Nanni Moretti lo dice sempre sul set, quindi nel film lo dice anche Margherita Buy, che fa la regista. Fa finta che sia incomprensibile perché per fascino è meglio che lo sia (il regista deve essere chiarissimo ma impenetrabile, paradosso numero due del cinema), ma non è poi tutta sta cosa. Da capire, intendo. C’è chi vuole Gomorra, che sembra un documentario, anche se recitano Servillo e Maria Nazionale, e chi vuole un film che si faccia riconoscere come film, tra l’altro interpretato da attori. Qua si vede, soprattutto nelle parti di grande idiosincrasia, che la Buy sta recitando. E va bene, non troppo realismo. Ma la cosa bella è che in effetti l’attore sta accanto al suo personaggio fin dalla locandina. Cioè la Buy accanto a Moretti. Chiaro no?

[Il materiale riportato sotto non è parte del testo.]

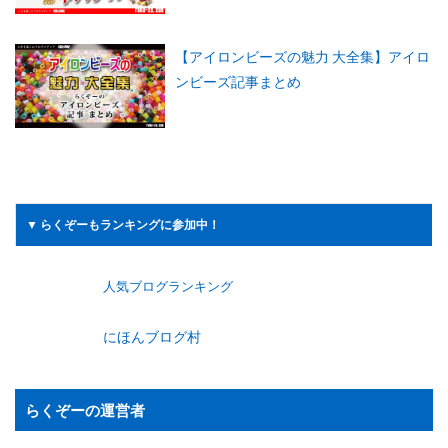
【アイロンビーズの魅力 大全集】アイロ
ンビーズ記事まとめ
▼ らくぞーもランキングに参加中！
人気ブログランキング
にほんブログ村
らくぞーの運営者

  1. Il dativo di possesso

Vai a vedere che – come la mamma vecchia emoziona più del mirabolante senso della vita – il latino vince 1-0 sull’inglese. Ce lo siamo dimenticati, ma a che serve? Serve? Serve a costruire la sintassi della frase, dice Margherita (la Buy) alla figlia, che studia con poca convinzione. E’ come nel cinema, come nei sentimenti. La storia, il contenuto, l’osso strutturale, l’origine, il cuore, l’ispirazione…serve ancora, o basta quello che sta intorno, quello che è venuto dopo? Le parole sono ancora importanti? Sono importanti. Altrimenti starei scrivendo di un goffo e noioso fallimento.

  1. La retorica

Alla retorica – il nemico storico di Nanni Moretti – si risponde da sempre col contenuto. Ecco spiegato perché fa i film per bene: ha un nemico all’altezza. Non aggiungo altro perché due parole sulla retorica generano retorica e il vortice potrebbe essere infernale.

  1. Giulia Lazzarini

In un film di attoroni relativamente più in vista – la Buy che sta accanto al suo personaggio, Enrico Ianniello, John Turturro, Renato Scarpa in una piccola parte – Giulia Lazzarini ha steso tutti. Il suo nome non rimbomba come quello della Proclemer, anche se ha lavorato tanto con Strehler, ma la leggerezza indifesa e indifendibile di questa madre morente, col filo di voce del disfacimento e i sorrisi sperduti delle nonne e delle mamme di chiunque, che cercano la speranza tenacemente, regge da sola la parte più bella e dolorosa del film. Basta guardarla negli occhi, nei rari e intelligenti primi piani di Moretti, che subito ci vedi qualcuno per cui hai tanto sperato e che tanto ti manca. O che sta vicino a te, ma preghi possa mancarti il più tardi possibile. Il corpo della tenerezza, che suona male e si usa solo per i bambini ma ricatta più del dolore. Lazzarini ha detto di Moretti: ‹‹Sem­bra che ti scavi. Scava e scava vien fuori il per­so­nag­gio. Sei in mezzo al vento, ma sei nel giusto››. E’ sua l’ultima battuta, una delle parole più belle del mondo, tipica delle madri. E’ la risposta a una domanda. E’ la risposta a tante domande, tutte difficili.

Non ve la dico. Andate a vedere il film. Oggi. Domani.